The Artificial Face
Mask and masquerade in the latest photographs by Thomas Rusch
Masks are an interface, a visual transportation between the inside and the outside, between reality and fiction, between life and death. In addition to its early functions as memorable portraits the use of masks in cultures around the world and over centuries displays the wearer`s wish to submit himself to religious, political or societal orders. Wearing a mask also means – literally and figuratively – to abandon oneself. Even in our present day society masks are omnipresent and every one of us is wearing them almost every day. In today’s media culture especially the face’s appearance holds a growing commercial function. From cosmetics over hair style to physical operations this naturally depends on the role we wish to play in our every day life. It becomes obvious that the mask still is a fascinating and enigmatic object par excellence. It is characterized by the disturbing strangeness of a feigned image as well as by the seductive game with the outward appearance.
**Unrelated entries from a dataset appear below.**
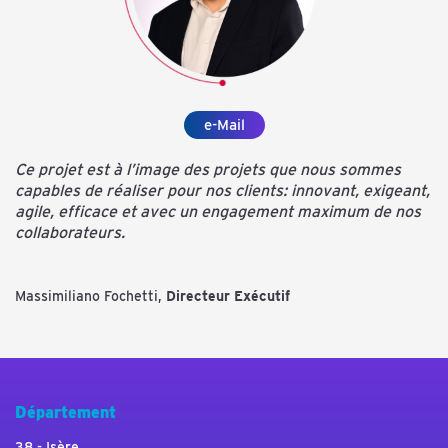
e-Mail
Ce projet est à l’image des projets que nous sommes
capables de réaliser pour nos clients: innovant, exigeant,
agile, efficace et avec un engagement maximum de nos
collaborateurs.
Massimiliano Fochetti,
Directeur Exécutif
Département
38 - Isère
This is exactly the point where Thomas Rusch starts his work. In his latest series Behind Rusch reveals himself once again as a master of subtle contrast. The visual impressions of his large-sized colour photographs have an attracting and disturbing effect at the same time. The made up faces of his models are masked almost beyond recognition with milky latex clothes and surgical gauze soaked in red. The semi-transparent tissue forms strata on and in the face’s features, delineating the underlying face only vaguely. Only the impressions of the eye sockets and the mouth mark human identity. In his series of portraits Behind Rusch is melting together the difference between skin and mask, the human body and artificial texture. Moreover, Rusch masters this unequalled dodge even without a digital modification. The blending of mask and face is done by the make up artist Jerome Guioton before the actual photograph is taken. The mask-like make up usurps the face and the face occurs in the mask. An artificial face materializes.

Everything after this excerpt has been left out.